Source:
https://scmp.com/news/world/article/1539127/400-disappeared-tortured-secret-egyptian-military-prison
World

400 ‘disappeared’ tortured in secret Egyptian military prison

The Azouli prison in the military base in Egypt. Photo: Google Maps

Hundreds of "disappeared" Egyptians are being tortured and held beyond judicial oversight in a secret military prison, according to interviews with former inmates, lawyers, rights activists and families of missing people.

Since at least the end of July last year, detainees have been taken to Azouli prison blindfolded and forcibly disappeared.

Up to 400 are still being tortured and held beyond judicial oversight in a wide-scale crackdown that Amnesty and Human Rights Watch have jointly described as "repression on a scale unprecedented in Egypt's modern history".

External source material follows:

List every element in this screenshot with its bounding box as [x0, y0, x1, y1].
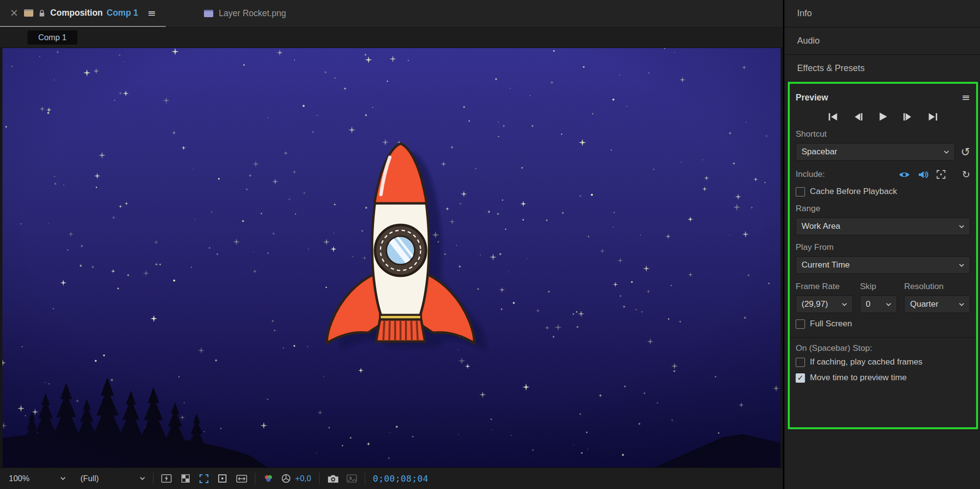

Prisoners at Azouli are routinely given electric shocks, beaten and hung naked by their tied wrists for hours until they either give specific information, memorise confessions or - in the case of a small group of released former inmates - are deemed of no further use to their interrogators.

They are among at least 16,000 political prisoners arrested since last summer's regime change. But what sets Azouli's prisoners apart is the way they are held outside Egypt's legal system in circumstances that allow their jailers to act without fear of even hypothetical consequences.

Azouli prison cannot be seen by civilians. It lies inside a vast military camp - the sprawling headquarters of Egypt's second field army at Ismailia, 100km northeast of Cairo. But hundreds are all too aware of its third and highest floor, where the detainees are held in cramped cells.

According to three former inmates, each interviewed separately, most Azouli detainees are Salafis - ultraconservative Muslims - suspected of involvement in or having knowledge of militant attacks after the dispersal of a pro-Mohammed Morsi protest camp in August. Many are from the northern Sinai peninsula, the centre of a jihadist insurgency, but there are prisoners from all over Egypt.

A few are suspected members of the banned Muslim Brotherhood, others were involved in student protests and a significant minority are people who interviewees felt had been arrested at random.

All three said at least one prisoner was a child and two said another was a journalist.